Developing a new breed of Hall Effect sensors
The understanding of Melexis’ engineers in relation to the demands just outlined is what led the company to develop the MLX91230 for DC current sensing. This smart IVT Hall Effect sensor represents a radical new approach, where digital technology is embraced. Central to this sensor IC is the embedded microcontroller unit (MCU), which provides a full digital structure and advanced signal processing. By utilising it, automatic gain control is enabled, so that higher a dynamic range can be covered. 

Through the MCU (with its integrated flash memory), Melexis can provide support for bespoke software deployment. In addition, it allows OEMs to compensate for system imperfections, such as ferromagnetic saturation onset, non-linearities and hysteresis compensation (magnetic offset). 

The IVT design enables the measurement of 3 physical quantities - current, voltage and temperature. It also includes diagnostics, such as an on-chip over-current detection (OCD) which allows direct input to drive the Pyro-Fuse. Both LIN and UART communication are supported for simple integration into BMS installations.

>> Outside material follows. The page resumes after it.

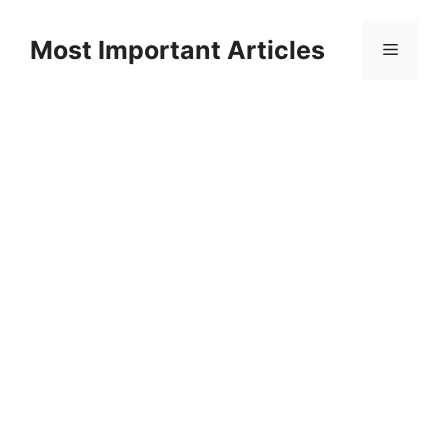
Skip
to
Most Important Articles
Menu
content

Figure 2: Distribution of vehicle production costs gasoline/EV 2017/EV 2025
Figure 2: Distribution of vehicle production costs gasoline/EV 2017/EV 2025

As touched upon throughout this article, accurate current sensing is vital in modern EVs - as so many electronic systems are directly linked to a vehicle’s performance and safety. In response to this, the MLX91230 delivers 0.5% accuracy for thermal drift, or 1% all-in (lifetime drift and linearity errors). One area where this device can immediately add value is the battery’s SoC calculation. Here the increased accuracy allows greater utilisation of the installed battery capacity, increasing the range that the vehicle can travel.

Applications within EVs and beyond
With new solutions like the one outlined here proving more economically viable, as well as allowing for an increase in performance (through better battery optimisation, closer thermal regulation and reduction in wiring complexity), they are certain to appeal to EV manufacturers. Replacing a large number of existing sensors can have a measurable effect on battery optimisation and production costs. 

It is worth mentioning that the demand for cost-effective and high-accuracy DC current sensing is not just limited to EV models. With regard to alternative transportation, like e-Bikes, advanced current sensors will help increase performance. Whether this is through the optimisation of charging and discharging operations, increasing battery utilisation or reducing system complexity/costs, innovative DC current sensing solutions can be invaluable.

Conclusion 
In terms of the automotive industry's ongoing search for greater efficiency, higher accuracy measurement data will help to improve systems controlled through current regulation, such as motors. Better thermal management of batteries will also be pivotal, while smart MCUs and auxiliary measurement channels can help to lower wire harness complexity (with weight and component count reductions being derived). For automotive OEMs, evaluating the latest DC current sensor options against existing devices shows there is a real opportunity for measurable performance gains to be realised.